I don't know if anyone here is in the same boat as me, living alone and facing hip replacement. If there is, my message to you is don't worry - it can be done.
I was very nervous about how I was going to manage when I was discharged from hospital. I organised everything in my home to be just right, setting up a 'station' by my favourite chair with a basket containing all my necessaries (comb, mirror, pen, notepad, tissues, moisturiser, hand cream, remote controls), trailing socket for easy access plug sockets for laptop, phone and hairdryer etc.
I bought a mobility trolley with two shelves for anything I needed to move from room to room which I kept on the other side of my chair, and on it I keep my phone, book, grabber, long handled shoe horn, jug of water (with lid - very important!), glass, medication and specs. It's also great for bringing meals and drinks through so I can eat in comfort.
I asked a few friends if they would be on the end of the phone for me. They had in fact already offered but I wanted to be sure they really were happy to be 'on-call' in an emergency. Of course my children are also there for me but both out at work all day and living further away than my friends.
The first night was scary I must admit but it was okay. My trolley was next to the bed and safe and stable to trundle to the toilet and back. My mobile phone was on it just in case, as were my painkillers if I needed them in the noght (which I did). When that first night was over and I had managed to get myself up and into the living room nursing the first coffee of the morning I felt a huge sense of achievement.
Simple meals were easy. I had stocked up on ready meals, soup etc, but found I was able to make egg on toast, cheese on toast, porridge and bacon sandwiches.
Each day my confidence increased and I found it easy to put a load of washing in, take it out with my grabber and hang it on an airer.

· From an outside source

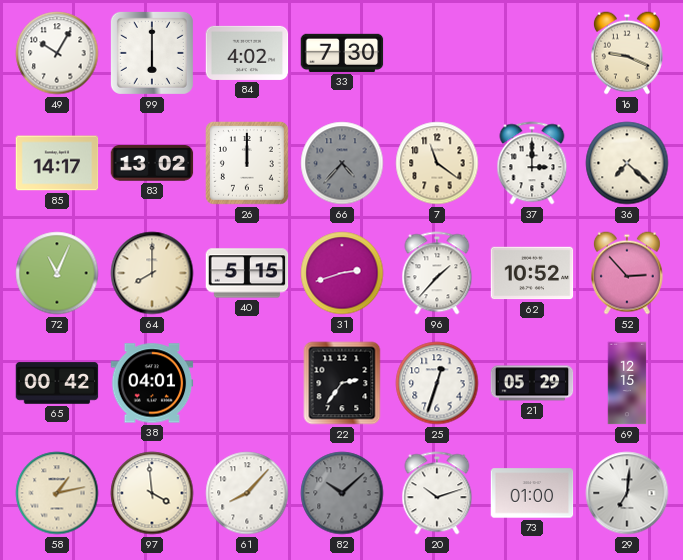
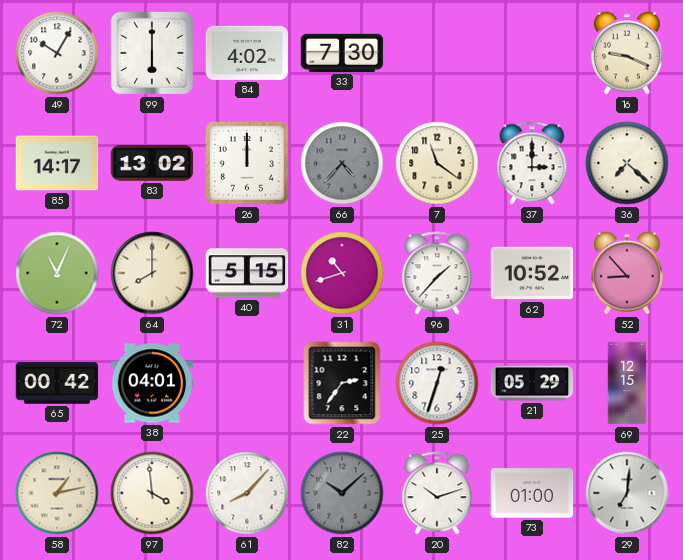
31: 2:42 -> 10:42
52: 2:53 -> 8:53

A strip wash in the bathroom was easy - no need to rush it. Washing my hair was easiest over the kitchen sink with a bowl of hot water on the draining board and a jug to pour water over my head. I needed an extra towel to mop up the water I spilt on the floor -DANGER ZONE!
Living alone through this is both a blessing and a curse. I have had to do things maybe a partner would have done for me and I'm sure that has helped with confidence, movement and strengthening muscles. For instance, there had been no-one to help lift my leg into bed so I have been doing it and now I don't even give it a second thought, I just lift it right into bed. The flip side is there's always a "but what if ???" at the back of my mind when I try something new, but planning it in my head instead of charging in is the key here.
Things you will need help with:
TED stockings if you have them - impossible to put on alone for a couple of weeks.
Shopping - do it online or ask a friend.
Lifts - if you have appoinments to attend.
I'm sorry for the epistle. I just wanted anyone who is facing this alone to know you don't have to be Superwoman or Superman. It's all about planning, positivity and a few good friends.